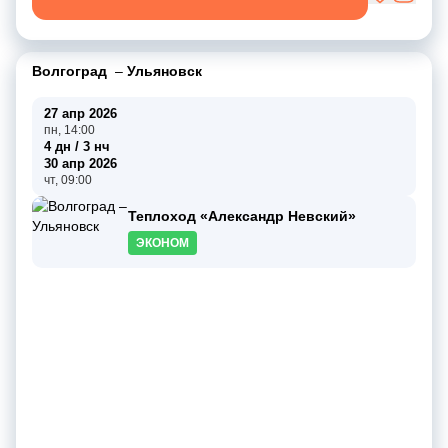
Волгоград
–
Ульяновск
27 апр 2026
пн, 14:00
4 дн / 3 нч
30 апр 2026
чт, 09:00
Теплоход «Александр Невский»
ЭКОНОМ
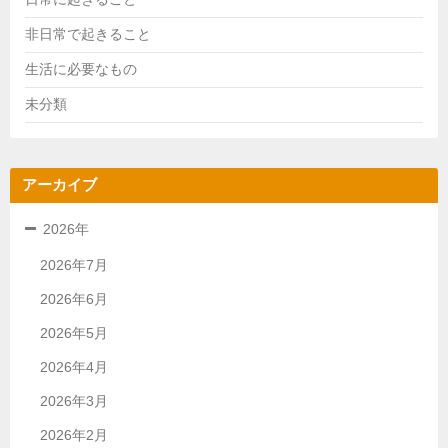
非日常で起きること
生活に必要なもの
未分類
アーカイブ
2026年
2026年7月
2026年6月
2026年5月
2026年4月
2026年3月
2026年2月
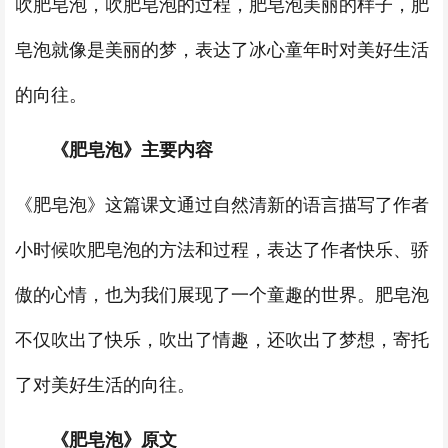
吹肥皂泡，吹肥皂泡的过程，肥皂泡美丽的样子，肥
皂泡就像是美丽的梦，表达了冰心童年时对美好生活
的向往。
《肥皂泡》主要内容
《肥皂泡》这篇课文通过自然清新的语言描写了作者
小时候吹肥皂泡的方法和过程，表达了作者快乐、骄
傲的心情，也为我们展现了一个童趣的世界。肥皂泡
不仅吹出了快乐，吹出了情趣，还吹出了梦想，寄托
了对美好生活的向往。
《肥皂泡》原文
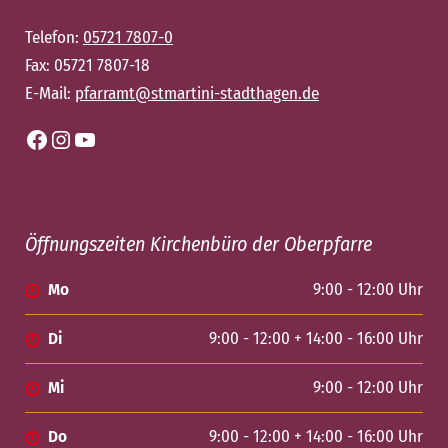
Telefon:
05721 7807-0
Fax: 05721 7807-18
E-Mail:
pfarramt@stmartini-stadthagen.de
Facebook
Instagram
YouTube
Öffnungszeiten Kirchenbüro der Oberpfarre
Mo
9:00 - 12:00 Uhr
Di
9:00 - 12:00 + 14:00 - 16:00 Uhr
Mi
9:00 - 12:00 Uhr
Do
9:00 - 12:00 + 14:00 - 16:00 Uhr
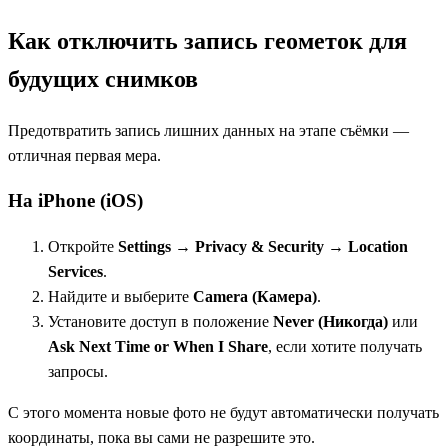
Как отключить запись геометок для
будущих снимков
Предотвратить запись лишних данных на этапе съёмки —
отличная первая мера.
На iPhone (iOS)
Откройте
Settings → Privacy & Security → Location
Services
.
Найдите и выберите
Camera (Камера)
.
Установите доступ в положение
Never (Никогда)
или
Ask Next Time or When I Share
, если хотите получать
запросы.
С этого момента новые фото не будут автоматически получать
координаты, пока вы сами не разрешите это.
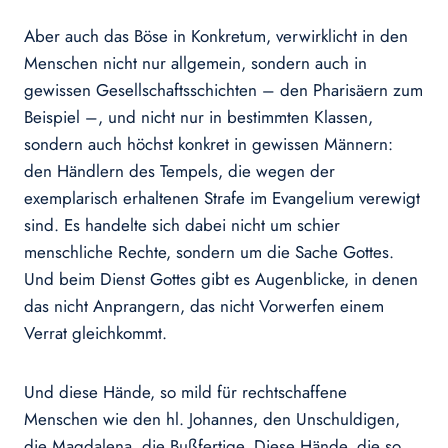
Aber auch das Böse in Konkretum, verwirklicht in den
Menschen nicht nur allgemein, sondern auch in
gewissen Gesellschaftsschichten – den Pharisäern zum
Beispiel –, und nicht nur in bestimmten Klassen,
sondern auch höchst konkret in gewissen Männern:
den Händlern des Tempels, die wegen der
exemplarisch erhaltenen Strafe im Evangelium verewigt
sind. Es handelte sich dabei nicht um schier
menschliche Rechte, sondern um die Sache Gottes.
Und beim Dienst Gottes gibt es Augenblicke, in denen
das nicht Anprangern, das nicht Vorwerfen einem
Verrat gleichkommt.
Und diese Hände, so mild für rechtschaffene
Menschen wie den hl. Johannes, den Unschuldigen,
die Magdalena, die Bußfertige. Diese Hände, die so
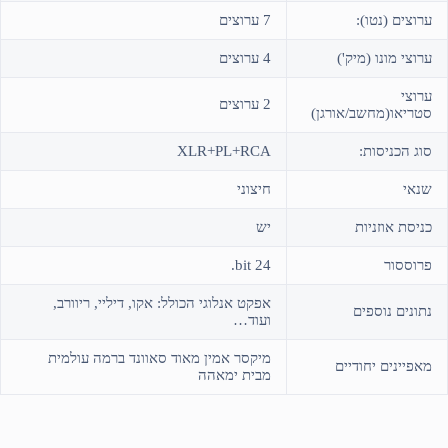
ערוצים (נטו):
7 ערוצים
ערוצי מונו (מיק')
4 ערוצים
ערוצי
2 ערוצים
סטריאו(מחשב/אורגן)
סוג הכניסות:
XLR+PL+RCA
שנאי
חיצוני
כניסת אוזניות
יש
פרוססור
24 bit.
אפקט אנלוגי הכולל: אקו, דיליי, ריוורב,
נתונים נוספים
ועוד…
מיקסר אמין מאוד סאוונד ברמה עולמית
מאפיינים יחודיים
מבית ימאהה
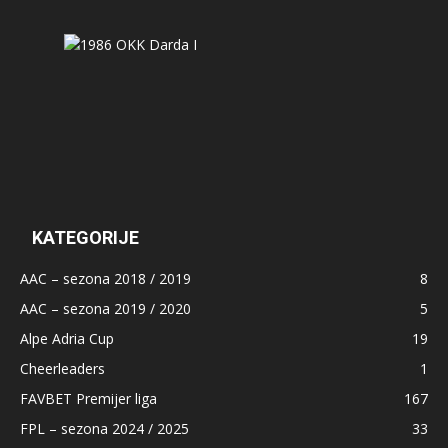
KATEGORIJE
AAC – sezona 2018 / 2019
8
AAC – sezona 2019 / 2020
5
Alpe Adria Cup
19
Cheerleaders
1
FAVBET Premijer liga
167
FPL – sezona 2024 / 2025
33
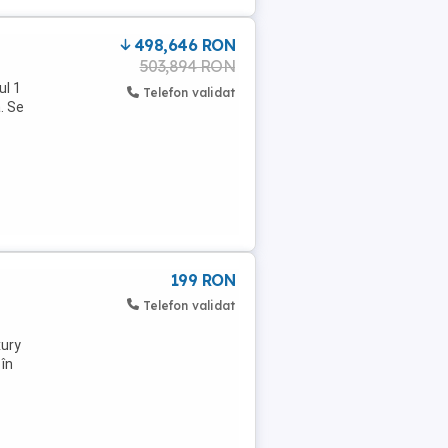
498,646 RON
503,894 RON
ul 1
Telefon validat
. Se
199 RON
Telefon validat
xury
în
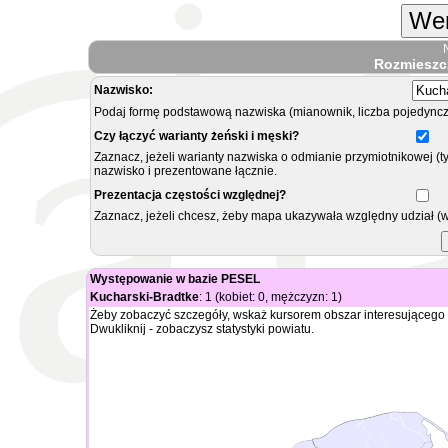
Wer
Rozmieszc
Nazwisko:
Podaj formę podstawową nazwiska (mianownik, liczba pojedyncz
Czy łączyć warianty żeński i męski?
Zaznacz, jeżeli warianty nazwiska o odmianie przymiotnikowej (t
nazwisko i prezentowane łącznie.
Prezentacja częstości względnej?
Zaznacz, jeżeli chcesz, żeby mapa ukazywała względny udział (
Występowanie w bazie PESEL
Kucharski-Bradtke
: 1 (kobiet: 0, mężczyzn: 1)
Żeby zobaczyć szczegóły, wskaż kursorem obszar interesującego 
Dwukliknij - zobaczysz statystyki powiatu.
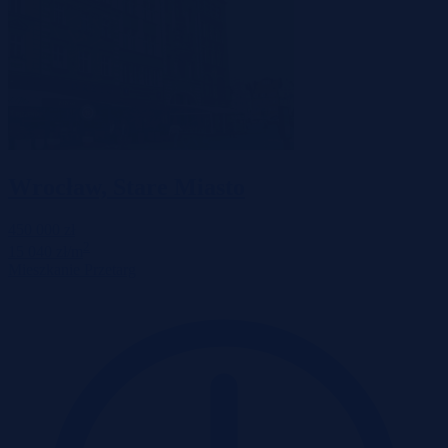
Wrocław, Stare Miasto
450 000 zł
2
15 040 zł/m
Mieszkanie
Przetarg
* * *
> WHAT THE EXERCISE ASKS
Repeat the lines exactly, starting with the line that contains "Zaznacz, jeżeli warianty" and ending with the last line of the entries. Keep both of those lines but no pictures.

> ANSWER BOX
Zaznacz, jeżeli warianty nazwiska o odmianie przymiotnikowej (t
nazwisko i prezentowane łącznie.
Prezentacja częstości względnej?
Zaznacz, jeżeli chcesz, żeby mapa ukazywała względny udział (
Występowanie w bazie PESEL
Kucharski-Bradtke
: 1 (kobiet: 0, mężczyzn: 1)
Żeby zobaczyć szczegóły, wskaż kursorem obszar interesującego 
Dwukliknij - zobaczysz statystyki powiatu.
Wrocław, Stare Miasto
450 000 zł
2
15 040 zł/m
Mieszkanie
Przetarg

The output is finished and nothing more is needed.